Controlling Implicit Attitudes In Progress
Many philosophers and psychologists have held that implicit attitudes are uncontrolled. There is a clear line of thought from this claim to the idea that we are not responsible for our implicit attitudes. In this paper I argue that the sense of 'control' that implicit attitudes lack (control as 'automatic manifestation') is not the same sense of control that determines one's moral responsibility. If control is what determines moral responsibility, then we are responsible for our implicit attitudes.
Conscious Awareness and Responsibility for Implicit Attitudes In Progress
One of the most common views of implicit attitudes holds that they are attitudes that are unavailable to conscious awareness, and that we are not responsible for implicit attitudes because of this. Here I argue that this common view is wrong. Engaging with the empirical literature on the topic, I show that implicit attitudes are not best understood as attitudes unavailable to conscious awareness. I then argue that while it is right to think that conscious awareness matters for certain kinds of moral responsibility (answerability and accountability), it does not determine whether implicit attitudes reflect on the self (commonly known as attributability).
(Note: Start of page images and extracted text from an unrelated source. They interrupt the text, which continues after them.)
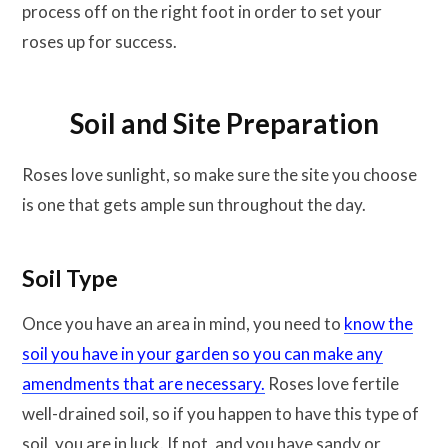
process off on the right foot in order to set your
roses up for success.
Soil and Site Preparation
Roses love sunlight, so make sure the site you choose
is one that gets ample sun throughout the day.
Soil Type
Once you have an area in mind, you need to
know the
soil you have in your garden so you can make any
amendments that are necessary.
Roses love fertile
well-drained soil, so if you happen to have this type of
soil, you are in luck. If not, and you have sandy or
The Empirical Approach to the Metaphysics of Mental States In Progress
Implicit attitudes are commonly understood to be attitudes that are measured by indirect tests, which measure subjects' attitudes without directly asking them what they think. However, there are a variety of indirect tests, and they are plausibly interpreted as capturing a wide range of attitudes, including ones that are unconscious, uncontrolled, or associative. Given this variety of metaphysical profiles that indirect tests are presumably capturing, it is difficult to come up with a 'metaphysics of mental states' purely on the basis of these empirical tests. Here I argue that while the purely empirical approach to the metaphysics of mental states is untenable, the alternative, stipulating a metaphysics and arguing from there, is also unsatisfactory. We need to be extremely wary of our metaphysical assumptions when it comes to implicit attitudes, in part because of these metaphysical theories are often ethically inflected. I suggest that we must start from where we find ourselves--some guidance from a predetermined metaphysics is unavoidable when trying to figure out what implicit attitudes 'are', but such a metaphysics must be heavily constrained by what the empirical literature shows.